WORK TASK → Using the records below, report how many lines include "Learn", and give no more than the number.

Top of THE DATA

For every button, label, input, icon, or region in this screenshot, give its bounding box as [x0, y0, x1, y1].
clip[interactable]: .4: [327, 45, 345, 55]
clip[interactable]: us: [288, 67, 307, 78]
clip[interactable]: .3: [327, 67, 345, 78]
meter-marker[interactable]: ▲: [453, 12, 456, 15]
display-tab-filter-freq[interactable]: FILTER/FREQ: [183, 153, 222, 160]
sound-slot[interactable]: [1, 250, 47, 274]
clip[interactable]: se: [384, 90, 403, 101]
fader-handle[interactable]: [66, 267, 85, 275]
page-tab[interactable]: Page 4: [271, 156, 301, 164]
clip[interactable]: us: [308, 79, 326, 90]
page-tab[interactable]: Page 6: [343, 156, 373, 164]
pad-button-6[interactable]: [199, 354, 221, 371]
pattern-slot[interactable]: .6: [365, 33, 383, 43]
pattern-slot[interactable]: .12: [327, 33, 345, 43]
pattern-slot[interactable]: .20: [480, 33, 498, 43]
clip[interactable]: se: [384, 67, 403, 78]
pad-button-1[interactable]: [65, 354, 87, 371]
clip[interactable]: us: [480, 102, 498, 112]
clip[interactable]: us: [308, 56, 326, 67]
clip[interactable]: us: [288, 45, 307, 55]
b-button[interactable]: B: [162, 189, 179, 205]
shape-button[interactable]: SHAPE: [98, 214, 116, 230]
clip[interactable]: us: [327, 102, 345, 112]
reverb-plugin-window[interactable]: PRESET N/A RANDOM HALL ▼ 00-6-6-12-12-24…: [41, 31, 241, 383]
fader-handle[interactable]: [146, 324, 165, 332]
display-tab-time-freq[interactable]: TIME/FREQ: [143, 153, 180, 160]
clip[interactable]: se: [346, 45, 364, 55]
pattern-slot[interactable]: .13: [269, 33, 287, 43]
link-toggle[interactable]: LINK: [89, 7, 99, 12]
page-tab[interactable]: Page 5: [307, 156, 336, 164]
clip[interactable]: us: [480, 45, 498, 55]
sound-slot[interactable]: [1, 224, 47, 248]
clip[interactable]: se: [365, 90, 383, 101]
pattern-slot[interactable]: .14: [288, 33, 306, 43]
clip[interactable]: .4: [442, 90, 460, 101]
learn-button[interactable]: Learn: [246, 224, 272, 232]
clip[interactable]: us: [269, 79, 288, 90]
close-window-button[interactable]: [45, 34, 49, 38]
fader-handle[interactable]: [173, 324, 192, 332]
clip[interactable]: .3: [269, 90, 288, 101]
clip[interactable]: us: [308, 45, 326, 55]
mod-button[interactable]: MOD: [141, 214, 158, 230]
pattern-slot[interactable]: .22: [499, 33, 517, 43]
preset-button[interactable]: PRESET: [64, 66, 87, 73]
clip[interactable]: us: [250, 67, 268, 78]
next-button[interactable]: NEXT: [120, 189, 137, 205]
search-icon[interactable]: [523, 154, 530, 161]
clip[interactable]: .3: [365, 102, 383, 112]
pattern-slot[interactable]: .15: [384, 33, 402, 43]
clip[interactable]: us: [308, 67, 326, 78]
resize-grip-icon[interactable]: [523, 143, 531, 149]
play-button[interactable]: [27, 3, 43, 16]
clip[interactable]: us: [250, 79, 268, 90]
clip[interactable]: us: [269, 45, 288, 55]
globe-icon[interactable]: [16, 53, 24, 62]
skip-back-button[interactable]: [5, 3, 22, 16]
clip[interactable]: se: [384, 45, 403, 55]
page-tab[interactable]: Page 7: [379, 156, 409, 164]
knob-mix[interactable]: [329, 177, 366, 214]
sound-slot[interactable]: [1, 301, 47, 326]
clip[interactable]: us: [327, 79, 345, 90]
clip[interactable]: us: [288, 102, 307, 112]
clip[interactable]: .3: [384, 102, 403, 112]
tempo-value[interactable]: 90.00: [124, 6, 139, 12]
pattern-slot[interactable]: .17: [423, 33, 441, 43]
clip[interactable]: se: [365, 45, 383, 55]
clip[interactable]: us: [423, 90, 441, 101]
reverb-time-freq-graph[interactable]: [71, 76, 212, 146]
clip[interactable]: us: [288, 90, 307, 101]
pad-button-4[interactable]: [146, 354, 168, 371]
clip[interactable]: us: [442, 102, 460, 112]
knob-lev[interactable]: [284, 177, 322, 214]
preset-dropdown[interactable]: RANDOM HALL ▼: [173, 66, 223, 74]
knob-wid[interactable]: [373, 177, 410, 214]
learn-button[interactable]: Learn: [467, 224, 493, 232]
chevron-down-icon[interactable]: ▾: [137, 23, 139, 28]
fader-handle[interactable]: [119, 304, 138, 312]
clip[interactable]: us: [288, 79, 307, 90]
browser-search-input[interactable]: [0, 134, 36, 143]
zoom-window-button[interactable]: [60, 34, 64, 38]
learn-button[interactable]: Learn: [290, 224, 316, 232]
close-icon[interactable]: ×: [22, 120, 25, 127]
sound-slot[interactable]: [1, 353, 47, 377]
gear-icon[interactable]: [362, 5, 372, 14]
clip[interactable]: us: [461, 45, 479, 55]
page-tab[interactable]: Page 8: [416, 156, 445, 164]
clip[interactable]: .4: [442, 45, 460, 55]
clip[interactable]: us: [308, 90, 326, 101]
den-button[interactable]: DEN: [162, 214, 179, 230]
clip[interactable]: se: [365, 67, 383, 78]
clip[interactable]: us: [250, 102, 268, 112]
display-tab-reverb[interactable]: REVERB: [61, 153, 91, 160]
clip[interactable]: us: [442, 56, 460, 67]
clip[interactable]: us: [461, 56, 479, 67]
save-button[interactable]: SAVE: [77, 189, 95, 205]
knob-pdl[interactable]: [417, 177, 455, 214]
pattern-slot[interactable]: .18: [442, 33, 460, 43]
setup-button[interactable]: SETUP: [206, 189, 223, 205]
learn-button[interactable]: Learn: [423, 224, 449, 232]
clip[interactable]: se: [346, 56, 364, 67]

Bottom of THE DATA

FINISHED TASK → 4